== Segment start ==

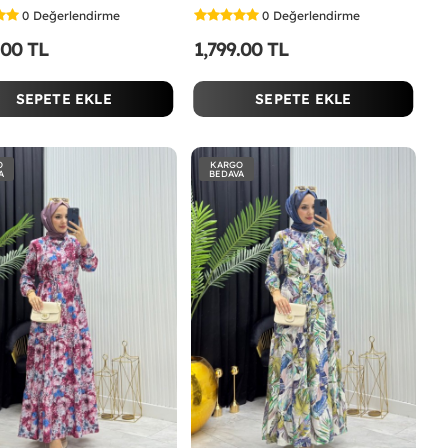
0
Değerlendirme
0
Değerlendirme
.00 TL
1,799.00 TL
SEPETE EKLE
SEPETE EKLE
O
KARGO
A
BEDAVA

== Segment end ==

What you are asked to do | Should there be pictures in the data, leave them out and return the rest exactly.

Problem solution |
0
Değerlendirme
0
Değerlendirme
.00 TL
1,799.00 TL
SEPETE EKLE
SEPETE EKLE
O
KARGO
A
BEDAVA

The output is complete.